Repeat exactly the line that includes "Pričakovani rok izvedbe marketinške" and all lines after it, ending with the last line of the listing below.
★ ★ ★ ★ ★ ★ ★
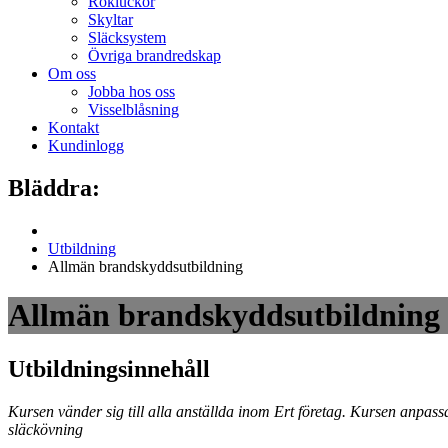
Rökluckor
Skyltar
Släcksystem
Övriga brandredskap
Om oss
Jobba hos oss
Visselblåsning
Kontakt
Kundinlogg
Bläddra:
Utbildning
Allmän brandskyddsutbildning
Allmän brandskyddsutbildning
Utbildningsinnehåll
Kursen vänder sig till alla anställda inom Ert företag. Kursen anpassa
släckövning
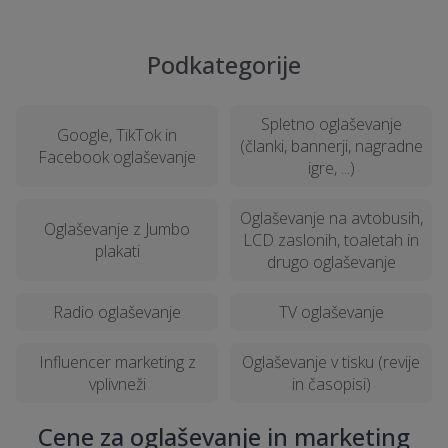
oglaševalske in marketinške kampanje?
Podkategorije
Pričakovani rok izvedbe marketinške
kampanje?
Spletno oglaševanje
Google, TikTok in
(članki, bannerji, nagradne
Facebook oglaševanje
igre, ...)
Kako preveriti reference in izkušnje
agencije za oglaševanje in marketing?
Oglaševanje na avtobusih,
Oglaševanje z Jumbo
LCD zaslonih, toaletah in
plakati
Ali je možen ogled na lokaciji v Beltincih
drugo oglaševanje
pred izvedbo marketinške kampanje?
Radio oglaševanje
TV oglaševanje
Kaj vključuje običajna izvedba storitve
Influencer marketing z
Oglaševanje v tisku (revije
oglaševanja in marketinga?
vplivneži
in časopisi)
Cene za oglaševanje in marketing
Kako poskrbeti za vzdrževanje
★ ★ ★ ★ ★ ★ ★
> Answer to this task
Pričakovani rok izvedbe marketinške
kampanje?
Spletno oglaševanje
Google, TikTok in
(članki, bannerji, nagradne
Facebook oglaševanje
igre, ...)
Kako preveriti reference in izkušnje
agencije za oglaševanje in marketing?
Oglaševanje na avtobusih,
Oglaševanje z Jumbo
LCD zaslonih, toaletah in
plakati
Ali je možen ogled na lokaciji v Beltincih
drugo oglaševanje
pred izvedbo marketinške kampanje?
Radio oglaševanje
TV oglaševanje
Kaj vključuje običajna izvedba storitve
Influencer marketing z
Oglaševanje v tisku (revije
oglaševanja in marketinga?
vplivneži
in časopisi)
Cene za oglaševanje in marketing
Kako poskrbeti za vzdrževanje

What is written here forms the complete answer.